* _YOUR INSTRUCTIONS_
Go through the data below and return each line where the string "волос" appears.

──────── EXTRACTED ENTRIES

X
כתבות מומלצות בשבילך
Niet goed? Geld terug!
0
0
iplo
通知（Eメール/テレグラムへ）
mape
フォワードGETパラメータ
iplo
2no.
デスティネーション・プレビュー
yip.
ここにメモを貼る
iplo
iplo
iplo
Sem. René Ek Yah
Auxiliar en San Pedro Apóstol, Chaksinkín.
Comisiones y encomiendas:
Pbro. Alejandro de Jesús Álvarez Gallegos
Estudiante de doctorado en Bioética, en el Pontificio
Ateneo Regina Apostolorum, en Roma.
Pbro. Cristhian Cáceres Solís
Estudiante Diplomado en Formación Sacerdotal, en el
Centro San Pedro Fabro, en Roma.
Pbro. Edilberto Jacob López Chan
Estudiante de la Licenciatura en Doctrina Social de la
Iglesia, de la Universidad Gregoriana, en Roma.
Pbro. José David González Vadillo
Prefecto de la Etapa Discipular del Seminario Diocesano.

────────────────
──────── EXTRACTED ENTRIES

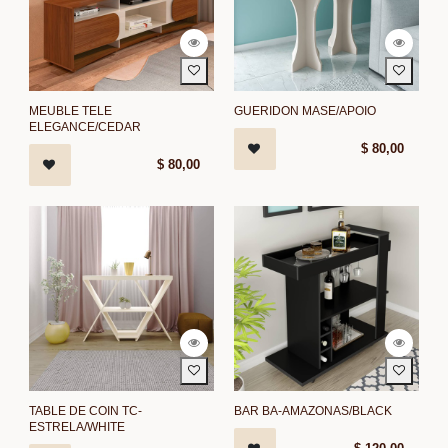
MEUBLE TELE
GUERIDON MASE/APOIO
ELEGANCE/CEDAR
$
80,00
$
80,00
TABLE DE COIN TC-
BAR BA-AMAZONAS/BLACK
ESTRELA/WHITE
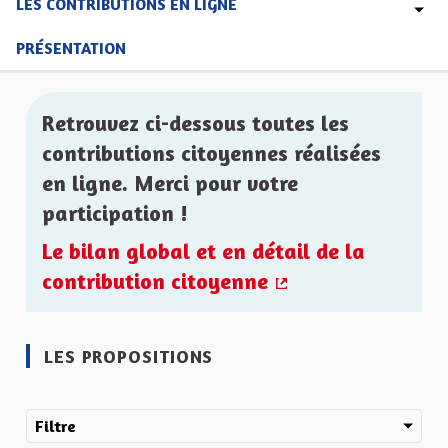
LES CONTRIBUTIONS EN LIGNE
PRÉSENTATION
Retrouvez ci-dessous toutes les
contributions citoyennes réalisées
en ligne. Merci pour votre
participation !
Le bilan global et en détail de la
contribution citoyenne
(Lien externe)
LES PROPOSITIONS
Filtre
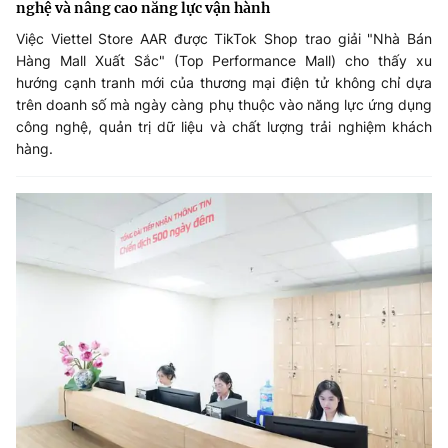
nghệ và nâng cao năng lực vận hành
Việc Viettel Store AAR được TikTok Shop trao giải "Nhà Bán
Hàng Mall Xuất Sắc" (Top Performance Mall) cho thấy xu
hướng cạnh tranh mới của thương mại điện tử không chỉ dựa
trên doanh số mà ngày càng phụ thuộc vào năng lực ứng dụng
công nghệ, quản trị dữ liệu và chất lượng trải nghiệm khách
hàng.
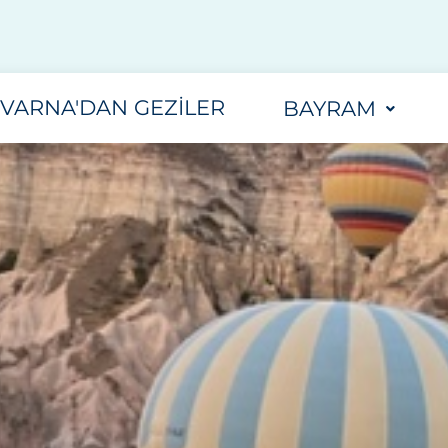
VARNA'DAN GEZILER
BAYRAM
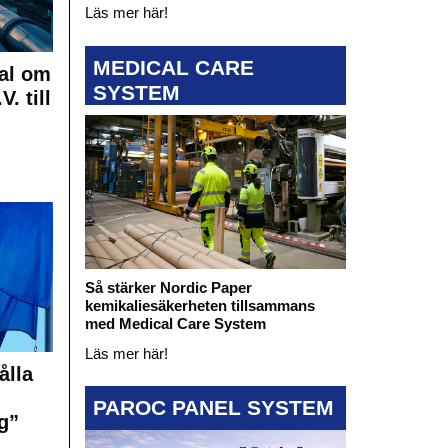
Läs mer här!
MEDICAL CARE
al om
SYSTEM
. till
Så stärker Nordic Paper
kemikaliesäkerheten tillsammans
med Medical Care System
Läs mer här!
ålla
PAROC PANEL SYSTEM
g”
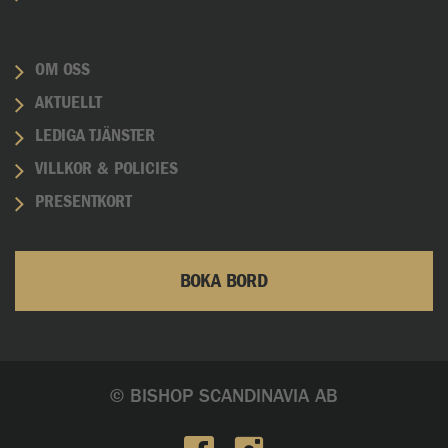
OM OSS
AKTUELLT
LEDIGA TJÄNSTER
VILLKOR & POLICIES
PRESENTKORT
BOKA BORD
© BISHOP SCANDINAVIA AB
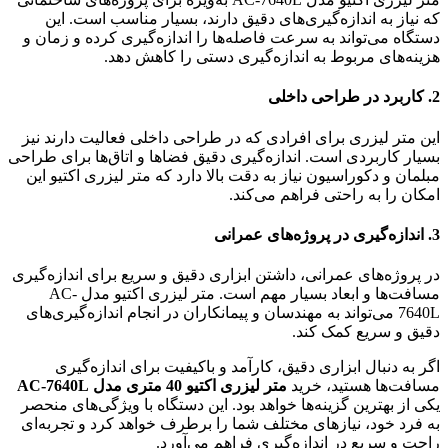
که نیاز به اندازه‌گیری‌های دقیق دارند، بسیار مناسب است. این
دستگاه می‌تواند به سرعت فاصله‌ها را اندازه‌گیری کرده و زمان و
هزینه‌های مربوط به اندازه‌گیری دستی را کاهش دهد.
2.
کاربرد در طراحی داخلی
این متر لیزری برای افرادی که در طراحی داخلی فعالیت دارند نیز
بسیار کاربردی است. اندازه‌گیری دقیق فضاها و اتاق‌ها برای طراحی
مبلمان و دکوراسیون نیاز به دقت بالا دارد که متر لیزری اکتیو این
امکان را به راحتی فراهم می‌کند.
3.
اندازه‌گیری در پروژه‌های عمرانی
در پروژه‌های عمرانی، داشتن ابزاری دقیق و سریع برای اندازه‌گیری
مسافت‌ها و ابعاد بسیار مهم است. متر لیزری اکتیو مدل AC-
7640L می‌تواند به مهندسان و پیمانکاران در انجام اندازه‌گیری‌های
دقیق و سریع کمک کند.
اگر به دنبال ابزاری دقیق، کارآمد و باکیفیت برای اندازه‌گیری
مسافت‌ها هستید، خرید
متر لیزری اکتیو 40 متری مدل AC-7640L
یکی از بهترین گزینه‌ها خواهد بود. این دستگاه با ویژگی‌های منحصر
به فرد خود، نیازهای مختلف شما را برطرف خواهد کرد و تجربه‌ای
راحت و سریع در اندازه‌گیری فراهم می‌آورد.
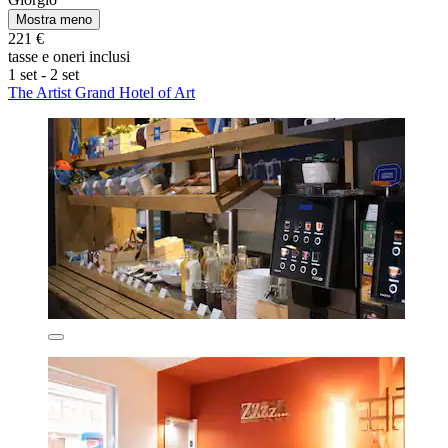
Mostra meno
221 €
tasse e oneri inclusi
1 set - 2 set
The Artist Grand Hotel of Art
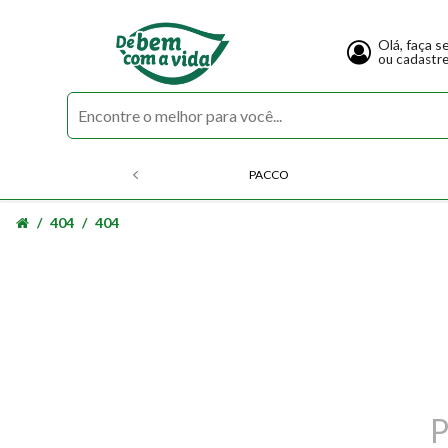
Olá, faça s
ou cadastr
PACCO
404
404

────────────────
──────── EXTRACTED ENTRIES

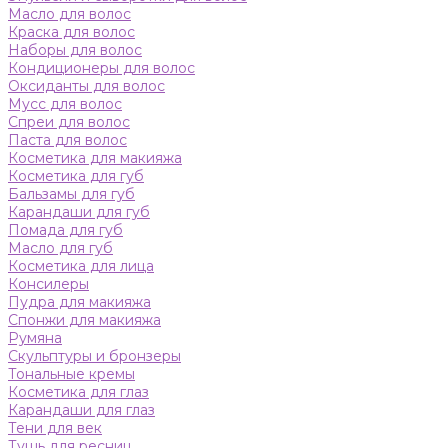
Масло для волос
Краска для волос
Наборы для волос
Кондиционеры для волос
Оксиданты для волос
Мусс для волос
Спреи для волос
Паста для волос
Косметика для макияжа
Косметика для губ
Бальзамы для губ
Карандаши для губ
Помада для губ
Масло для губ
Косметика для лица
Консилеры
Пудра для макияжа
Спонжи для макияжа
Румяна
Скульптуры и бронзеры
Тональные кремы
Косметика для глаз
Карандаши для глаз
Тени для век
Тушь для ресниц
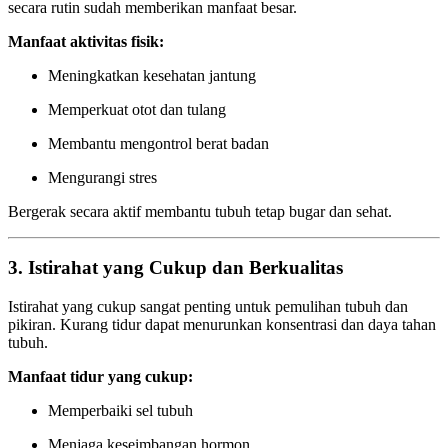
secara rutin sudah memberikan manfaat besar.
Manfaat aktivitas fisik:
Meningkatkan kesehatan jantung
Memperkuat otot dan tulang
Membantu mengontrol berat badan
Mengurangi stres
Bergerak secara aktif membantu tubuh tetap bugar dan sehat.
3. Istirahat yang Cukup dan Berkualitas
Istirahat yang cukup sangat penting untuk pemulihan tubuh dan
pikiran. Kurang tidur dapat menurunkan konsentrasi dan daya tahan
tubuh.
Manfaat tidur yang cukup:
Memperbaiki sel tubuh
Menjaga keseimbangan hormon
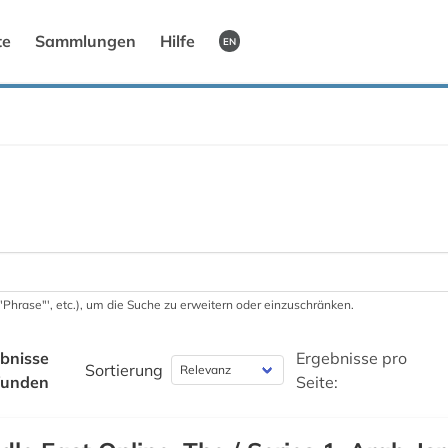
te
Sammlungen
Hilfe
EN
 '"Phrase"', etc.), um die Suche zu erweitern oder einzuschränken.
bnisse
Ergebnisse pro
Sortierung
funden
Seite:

────────────────

* _YOUR SOLUTION_
Масло для волос
Краска для волос
Наборы для волос
Кондиционеры для волос
Оксиданты для волос
Мусс для волос
Спреи для волос
Паста для волос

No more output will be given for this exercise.